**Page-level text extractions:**
______________________________

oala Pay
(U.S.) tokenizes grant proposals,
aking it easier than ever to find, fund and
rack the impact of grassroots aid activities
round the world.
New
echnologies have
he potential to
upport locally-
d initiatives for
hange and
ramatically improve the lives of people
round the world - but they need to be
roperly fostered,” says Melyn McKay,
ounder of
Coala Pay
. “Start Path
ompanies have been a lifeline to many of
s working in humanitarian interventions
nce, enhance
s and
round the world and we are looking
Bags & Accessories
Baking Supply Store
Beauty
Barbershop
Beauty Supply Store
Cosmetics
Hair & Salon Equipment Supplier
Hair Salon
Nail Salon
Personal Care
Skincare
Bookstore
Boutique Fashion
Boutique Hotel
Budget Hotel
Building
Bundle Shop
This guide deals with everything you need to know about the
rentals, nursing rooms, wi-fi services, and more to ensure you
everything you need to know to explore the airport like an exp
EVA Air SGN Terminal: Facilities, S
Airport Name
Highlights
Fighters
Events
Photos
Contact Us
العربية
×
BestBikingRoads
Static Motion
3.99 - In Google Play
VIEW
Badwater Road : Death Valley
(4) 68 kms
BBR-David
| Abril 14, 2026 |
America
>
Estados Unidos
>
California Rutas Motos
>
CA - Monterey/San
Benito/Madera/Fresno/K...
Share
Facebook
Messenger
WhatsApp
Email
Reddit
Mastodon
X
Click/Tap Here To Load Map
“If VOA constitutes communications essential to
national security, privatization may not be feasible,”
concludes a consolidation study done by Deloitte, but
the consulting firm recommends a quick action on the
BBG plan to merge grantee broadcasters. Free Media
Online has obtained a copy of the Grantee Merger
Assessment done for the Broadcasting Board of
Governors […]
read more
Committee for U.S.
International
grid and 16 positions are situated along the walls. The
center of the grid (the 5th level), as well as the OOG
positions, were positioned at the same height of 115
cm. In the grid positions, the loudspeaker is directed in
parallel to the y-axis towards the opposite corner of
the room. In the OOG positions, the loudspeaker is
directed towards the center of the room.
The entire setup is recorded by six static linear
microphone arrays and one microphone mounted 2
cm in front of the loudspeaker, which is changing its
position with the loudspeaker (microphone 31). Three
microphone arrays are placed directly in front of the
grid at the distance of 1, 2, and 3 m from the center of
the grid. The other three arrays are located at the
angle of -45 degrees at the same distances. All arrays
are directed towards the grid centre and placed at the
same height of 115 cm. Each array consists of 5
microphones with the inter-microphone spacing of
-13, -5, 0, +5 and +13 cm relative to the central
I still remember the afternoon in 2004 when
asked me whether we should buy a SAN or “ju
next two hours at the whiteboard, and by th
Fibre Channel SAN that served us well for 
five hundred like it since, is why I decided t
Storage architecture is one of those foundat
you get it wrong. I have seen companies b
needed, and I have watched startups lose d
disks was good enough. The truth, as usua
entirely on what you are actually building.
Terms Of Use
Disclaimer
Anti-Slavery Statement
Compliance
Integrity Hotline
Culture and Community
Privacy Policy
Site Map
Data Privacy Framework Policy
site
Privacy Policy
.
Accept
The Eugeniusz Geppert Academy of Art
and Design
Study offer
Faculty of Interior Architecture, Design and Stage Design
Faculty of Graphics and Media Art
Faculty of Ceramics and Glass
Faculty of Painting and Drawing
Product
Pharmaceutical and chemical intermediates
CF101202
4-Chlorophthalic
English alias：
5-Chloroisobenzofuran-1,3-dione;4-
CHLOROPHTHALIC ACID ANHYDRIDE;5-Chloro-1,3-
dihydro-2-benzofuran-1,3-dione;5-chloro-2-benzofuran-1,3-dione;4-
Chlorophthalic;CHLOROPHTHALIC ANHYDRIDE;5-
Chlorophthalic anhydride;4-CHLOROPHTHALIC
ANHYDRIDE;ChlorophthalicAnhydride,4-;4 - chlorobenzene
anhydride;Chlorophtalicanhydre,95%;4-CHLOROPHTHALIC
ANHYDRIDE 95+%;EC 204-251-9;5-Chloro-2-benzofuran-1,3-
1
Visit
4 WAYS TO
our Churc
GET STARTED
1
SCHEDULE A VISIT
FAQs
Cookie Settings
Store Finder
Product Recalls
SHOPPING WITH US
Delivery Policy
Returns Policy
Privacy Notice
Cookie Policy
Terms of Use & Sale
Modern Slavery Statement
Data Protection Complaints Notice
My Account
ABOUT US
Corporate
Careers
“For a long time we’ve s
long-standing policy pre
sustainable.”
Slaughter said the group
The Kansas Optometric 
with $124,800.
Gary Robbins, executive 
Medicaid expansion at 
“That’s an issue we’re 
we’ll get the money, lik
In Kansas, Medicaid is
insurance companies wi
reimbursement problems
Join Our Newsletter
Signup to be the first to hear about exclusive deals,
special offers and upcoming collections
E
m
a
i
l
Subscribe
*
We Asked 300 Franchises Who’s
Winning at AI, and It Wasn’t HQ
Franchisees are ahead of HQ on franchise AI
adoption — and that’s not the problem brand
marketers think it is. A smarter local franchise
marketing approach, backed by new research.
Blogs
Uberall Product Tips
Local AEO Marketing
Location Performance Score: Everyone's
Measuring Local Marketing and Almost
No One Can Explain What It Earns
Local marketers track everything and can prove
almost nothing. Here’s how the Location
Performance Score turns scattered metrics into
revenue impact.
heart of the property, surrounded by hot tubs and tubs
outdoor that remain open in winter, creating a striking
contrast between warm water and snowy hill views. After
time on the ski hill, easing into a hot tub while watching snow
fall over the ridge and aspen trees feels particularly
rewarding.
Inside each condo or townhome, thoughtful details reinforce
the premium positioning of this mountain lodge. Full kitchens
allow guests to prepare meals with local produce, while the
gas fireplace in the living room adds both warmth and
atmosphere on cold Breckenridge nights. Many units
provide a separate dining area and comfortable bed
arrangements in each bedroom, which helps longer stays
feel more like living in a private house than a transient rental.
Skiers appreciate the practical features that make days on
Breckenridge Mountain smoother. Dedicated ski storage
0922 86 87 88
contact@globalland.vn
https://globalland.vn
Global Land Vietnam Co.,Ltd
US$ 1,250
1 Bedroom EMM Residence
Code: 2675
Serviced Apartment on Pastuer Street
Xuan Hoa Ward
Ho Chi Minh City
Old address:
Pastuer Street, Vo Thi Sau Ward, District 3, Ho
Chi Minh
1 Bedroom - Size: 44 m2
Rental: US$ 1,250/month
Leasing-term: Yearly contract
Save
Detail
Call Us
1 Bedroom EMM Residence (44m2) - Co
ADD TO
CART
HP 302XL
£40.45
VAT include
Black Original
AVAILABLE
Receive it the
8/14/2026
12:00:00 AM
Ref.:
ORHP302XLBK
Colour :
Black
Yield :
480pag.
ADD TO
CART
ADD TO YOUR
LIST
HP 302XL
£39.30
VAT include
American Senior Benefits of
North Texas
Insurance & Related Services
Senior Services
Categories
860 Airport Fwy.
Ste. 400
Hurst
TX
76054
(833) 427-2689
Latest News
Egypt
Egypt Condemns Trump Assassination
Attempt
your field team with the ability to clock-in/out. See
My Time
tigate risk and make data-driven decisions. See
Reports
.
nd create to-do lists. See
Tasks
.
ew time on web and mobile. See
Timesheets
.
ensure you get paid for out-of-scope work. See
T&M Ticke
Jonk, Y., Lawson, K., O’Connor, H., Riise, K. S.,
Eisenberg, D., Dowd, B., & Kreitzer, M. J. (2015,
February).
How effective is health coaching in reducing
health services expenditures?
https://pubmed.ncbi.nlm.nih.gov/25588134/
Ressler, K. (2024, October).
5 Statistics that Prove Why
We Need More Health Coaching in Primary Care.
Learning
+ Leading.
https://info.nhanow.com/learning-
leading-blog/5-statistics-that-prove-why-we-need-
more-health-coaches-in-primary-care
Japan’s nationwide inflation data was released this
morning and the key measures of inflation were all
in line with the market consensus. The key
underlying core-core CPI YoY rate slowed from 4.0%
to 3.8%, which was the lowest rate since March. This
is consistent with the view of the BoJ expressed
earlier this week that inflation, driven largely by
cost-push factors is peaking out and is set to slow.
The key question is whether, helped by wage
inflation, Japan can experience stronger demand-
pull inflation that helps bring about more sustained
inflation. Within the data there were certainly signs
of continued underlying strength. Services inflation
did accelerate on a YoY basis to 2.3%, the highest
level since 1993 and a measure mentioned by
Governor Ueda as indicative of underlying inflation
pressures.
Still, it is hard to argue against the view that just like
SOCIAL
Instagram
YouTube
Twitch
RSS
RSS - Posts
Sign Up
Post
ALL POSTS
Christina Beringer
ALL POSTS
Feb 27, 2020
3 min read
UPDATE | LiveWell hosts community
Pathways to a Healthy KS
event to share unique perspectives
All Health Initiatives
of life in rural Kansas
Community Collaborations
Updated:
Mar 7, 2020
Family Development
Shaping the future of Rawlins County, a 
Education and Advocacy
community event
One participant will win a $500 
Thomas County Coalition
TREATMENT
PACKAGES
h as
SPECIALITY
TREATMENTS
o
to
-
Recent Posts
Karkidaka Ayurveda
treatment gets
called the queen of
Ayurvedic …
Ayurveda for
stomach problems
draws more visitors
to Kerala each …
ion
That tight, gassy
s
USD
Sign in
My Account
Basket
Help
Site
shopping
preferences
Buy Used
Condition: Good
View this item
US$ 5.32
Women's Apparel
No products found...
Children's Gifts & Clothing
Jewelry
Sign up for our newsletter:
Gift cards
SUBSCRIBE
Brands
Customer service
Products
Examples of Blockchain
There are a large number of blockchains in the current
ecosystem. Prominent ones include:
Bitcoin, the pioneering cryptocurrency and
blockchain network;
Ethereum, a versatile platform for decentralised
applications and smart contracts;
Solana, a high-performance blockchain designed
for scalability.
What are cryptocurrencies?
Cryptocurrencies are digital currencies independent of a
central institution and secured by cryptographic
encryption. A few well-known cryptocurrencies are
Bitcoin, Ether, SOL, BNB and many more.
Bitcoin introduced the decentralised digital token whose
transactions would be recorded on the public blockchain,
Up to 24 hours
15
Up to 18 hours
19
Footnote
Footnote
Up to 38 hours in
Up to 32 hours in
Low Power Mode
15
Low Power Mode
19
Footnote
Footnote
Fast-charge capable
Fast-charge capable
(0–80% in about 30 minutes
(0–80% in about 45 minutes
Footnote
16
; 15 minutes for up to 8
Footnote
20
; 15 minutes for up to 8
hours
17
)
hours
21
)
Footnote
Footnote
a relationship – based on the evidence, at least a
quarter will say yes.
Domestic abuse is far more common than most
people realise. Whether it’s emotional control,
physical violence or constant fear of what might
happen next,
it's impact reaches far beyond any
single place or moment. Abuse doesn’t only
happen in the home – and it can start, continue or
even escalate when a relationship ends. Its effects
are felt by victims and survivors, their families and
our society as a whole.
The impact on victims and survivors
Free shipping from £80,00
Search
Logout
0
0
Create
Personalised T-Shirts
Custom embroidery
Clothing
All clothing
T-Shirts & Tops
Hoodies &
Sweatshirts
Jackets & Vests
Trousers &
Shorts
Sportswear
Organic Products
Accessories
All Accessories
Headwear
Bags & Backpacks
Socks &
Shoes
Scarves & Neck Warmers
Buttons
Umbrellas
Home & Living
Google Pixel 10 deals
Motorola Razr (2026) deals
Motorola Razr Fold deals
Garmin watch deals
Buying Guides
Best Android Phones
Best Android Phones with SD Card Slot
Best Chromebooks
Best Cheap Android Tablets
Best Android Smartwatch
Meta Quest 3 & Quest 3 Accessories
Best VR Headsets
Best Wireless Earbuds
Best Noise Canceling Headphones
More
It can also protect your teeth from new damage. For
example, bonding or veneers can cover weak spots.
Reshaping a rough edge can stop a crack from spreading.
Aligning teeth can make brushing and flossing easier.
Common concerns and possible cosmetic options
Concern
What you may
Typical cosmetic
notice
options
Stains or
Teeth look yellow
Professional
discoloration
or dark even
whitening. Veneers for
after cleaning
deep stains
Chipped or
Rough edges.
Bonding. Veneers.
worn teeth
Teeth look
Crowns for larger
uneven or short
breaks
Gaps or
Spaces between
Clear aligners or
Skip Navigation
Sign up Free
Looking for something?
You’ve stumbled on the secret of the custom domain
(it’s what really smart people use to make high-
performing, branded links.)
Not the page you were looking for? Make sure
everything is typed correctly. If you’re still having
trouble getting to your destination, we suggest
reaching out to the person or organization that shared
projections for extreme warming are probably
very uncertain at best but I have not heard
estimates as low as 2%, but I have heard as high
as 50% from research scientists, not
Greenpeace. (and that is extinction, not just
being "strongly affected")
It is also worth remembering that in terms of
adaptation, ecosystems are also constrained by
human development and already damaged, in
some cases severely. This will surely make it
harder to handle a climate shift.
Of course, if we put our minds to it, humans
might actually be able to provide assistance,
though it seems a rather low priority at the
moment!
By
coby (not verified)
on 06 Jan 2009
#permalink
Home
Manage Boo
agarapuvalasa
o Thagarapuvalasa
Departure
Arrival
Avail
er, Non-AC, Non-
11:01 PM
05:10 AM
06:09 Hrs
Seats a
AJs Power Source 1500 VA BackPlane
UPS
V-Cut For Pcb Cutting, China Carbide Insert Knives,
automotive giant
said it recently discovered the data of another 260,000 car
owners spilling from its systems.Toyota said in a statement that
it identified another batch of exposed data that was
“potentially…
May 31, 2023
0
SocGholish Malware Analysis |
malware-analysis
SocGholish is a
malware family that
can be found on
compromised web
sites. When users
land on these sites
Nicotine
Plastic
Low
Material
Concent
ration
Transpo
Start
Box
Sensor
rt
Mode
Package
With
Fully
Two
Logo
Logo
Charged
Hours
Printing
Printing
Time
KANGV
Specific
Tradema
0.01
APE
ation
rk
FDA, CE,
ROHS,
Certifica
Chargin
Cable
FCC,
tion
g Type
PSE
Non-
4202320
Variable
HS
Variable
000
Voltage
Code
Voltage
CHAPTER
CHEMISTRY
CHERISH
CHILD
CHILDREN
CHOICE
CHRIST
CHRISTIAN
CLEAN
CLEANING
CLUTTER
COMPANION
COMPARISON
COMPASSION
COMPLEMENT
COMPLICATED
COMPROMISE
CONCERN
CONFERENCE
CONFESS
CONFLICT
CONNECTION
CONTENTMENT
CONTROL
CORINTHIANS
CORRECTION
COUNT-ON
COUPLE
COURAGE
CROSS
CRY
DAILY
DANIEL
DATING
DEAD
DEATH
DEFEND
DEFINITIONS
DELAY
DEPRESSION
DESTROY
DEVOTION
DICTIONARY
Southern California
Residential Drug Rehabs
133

______________________________

**Assignment:**
Return, word for word, the lines of the data above from the line with "Black Original" through the line with "tigate risk and", inclusive.

**Output for this exercise:**
Black Original
AVAILABLE
Receive it the
8/14/2026
12:00:00 AM
Ref.:
ORHP302XLBK
Colour :
Black
Yield :
480pag.
ADD TO
CART
ADD TO YOUR
LIST
HP 302XL
£39.30
VAT include
American Senior Benefits of
North Texas
Insurance & Related Services
Senior Services
Categories
860 Airport Fwy.
Ste. 400
Hurst
TX
76054
(833) 427-2689
Latest News
Egypt
Egypt Condemns Trump Assassination
Attempt
your field team with the ability to clock-in/out. See
My Time
tigate risk and make data-driven decisions. See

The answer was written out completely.